So it is better to seek help of some expert, than taking risk of self investment. Here comes the job of a Mutual Fund (MF). MFs are managed by professionals, who know very well where and how much to invest (as they are experienced in this field, but you are not, your expertise is elsewhere).

Mutual Fund pools money from several investors and then invests those money categorically to several investment securities, like stocks, bonds, short-term money market instruments, precious metals (e.g., gold), etc.

You will invest in a Mutual Fund (MF), and will forget about it. Professionals will manage the investments, and you will get your return after a certain period of time.

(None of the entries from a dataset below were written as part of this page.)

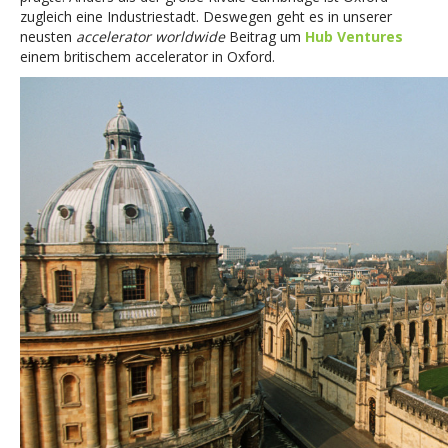
zugleich eine Industriestadt. Deswegen geht es in unserer
neusten
accelerator worldwide
Beitrag um
Hub Ventures
einem britischem accelerator in Oxford.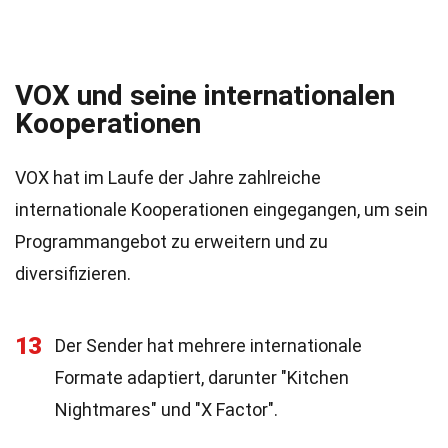
VOX und seine internationalen
Kooperationen
VOX hat im Laufe der Jahre zahlreiche
internationale Kooperationen eingegangen, um sein
Programmangebot zu erweitern und zu
diversifizieren.
13
Der Sender hat mehrere internationale
Formate adaptiert, darunter "Kitchen
Nightmares" und "X Factor".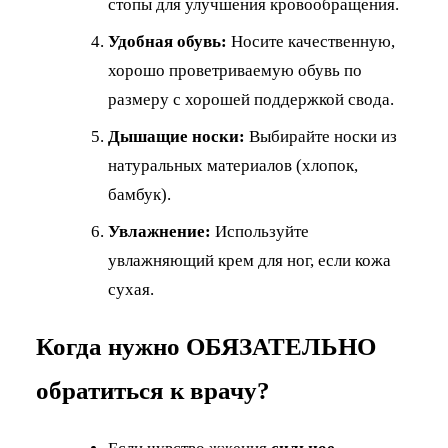
стопы для улучшения кровообращения.
Удобная обувь:
Носите качественную,
хорошо проветриваемую обувь по
размеру с хорошей поддержкой свода.
Дышащие носки:
Выбирайте носки из
натуральных материалов (хлопок,
бамбук).
Увлажнение:
Используйте
увлажняющий крем для ног, если кожа
сухая.
Когда нужно ОБЯЗАТЕЛЬНО
обратиться к врачу?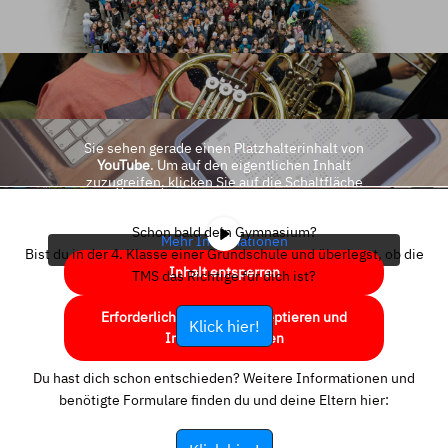
Sie sehen gerade einen Platzhalterinhalt von
YouTube
. Um auf den eigentlichen Inhalt
zuzugreifen, klicken Sie auf die Schaltfläche
unten. Bitte beachten Sie, dass dabei Daten an
Drittanbieter weitergegeben werden.
Schon bald dein Gymnasium?
Mehr Informationen
Bist du in der 4. Klasse einer Grundschule und überlegst, ob die
Inhalt entsperren
TMS das Richtige für dich ist?
Erforderlichen Service akzeptieren und
Klick hier!
Inhalte entsperren
Du hast dich schon entschieden? Weitere Informationen und
benötigte Formulare finden du und deine Eltern hier: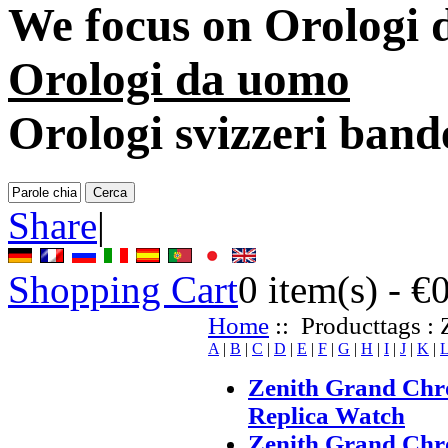
We focus on
Orologi 
Orologi da uomo
Orologi svizzeri band
Share
|
Shopping Cart
0
item(s) -
€
Home
:: Producttags : 
A
|
B
|
C
|
D
|
E
|
F
|
G
|
H
|
I
|
J
|
K
|
Zenith Grand Ch
Replica Watch
Zenith Grand Ch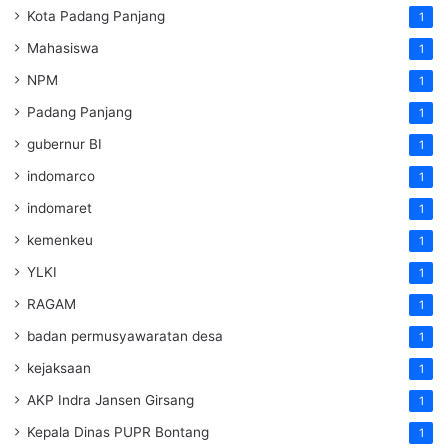
Kota Padang Panjang
1
Mahasiswa
1
NPM
1
Padang Panjang
1
gubernur BI
1
indomarco
1
indomaret
1
kemenkeu
1
YLKI
1
RAGAM
1
badan permusyawaratan desa
1
kejaksaan
1
AKP Indra Jansen Girsang
1
Kepala Dinas PUPR Bontang
1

You don't require to pay constant attention, you just let the portfolio manager (professional) make essential decisions for you.

Also, note that there is another reason for you to invest in MF - you have tax saving options on return amount, if you invest in a Mutual Fund.

MF structure
An MF is set up in the form of a trust that has a Sponsor, Trustees, Asset Management Company (AMC).

  • Sponsor - The trust is established by a sponsor (you can think it, like a promoter of a company). The Trust needs to be registered with SEBI (regulator of Capital Market).
  • Trustees - Trustees hold property of MF for the benefit of unit holders (you are one of those unit holders)
  • Asset Management Company (AMC) - AMCs manage the fund and makes investment in various types of securities (you don't need to take decisions, they will). AMCs should be approved by SEBI.
Note that, the trustees have the authority to provide direction over the AMC, and they monitor the performance and compliance of SEBI rules and regulations by the mutual fund.

Net Asset Value (NAV)
NAV is the total value of fund assets, excluding liabilitiesper unit of the fund, which is calculated by the Asset Management Company (AMC) after every business day. This is also known as bid value. It represents an MF's per share market valueInvestors buy fund shares at this price  (bid price, or NAV). 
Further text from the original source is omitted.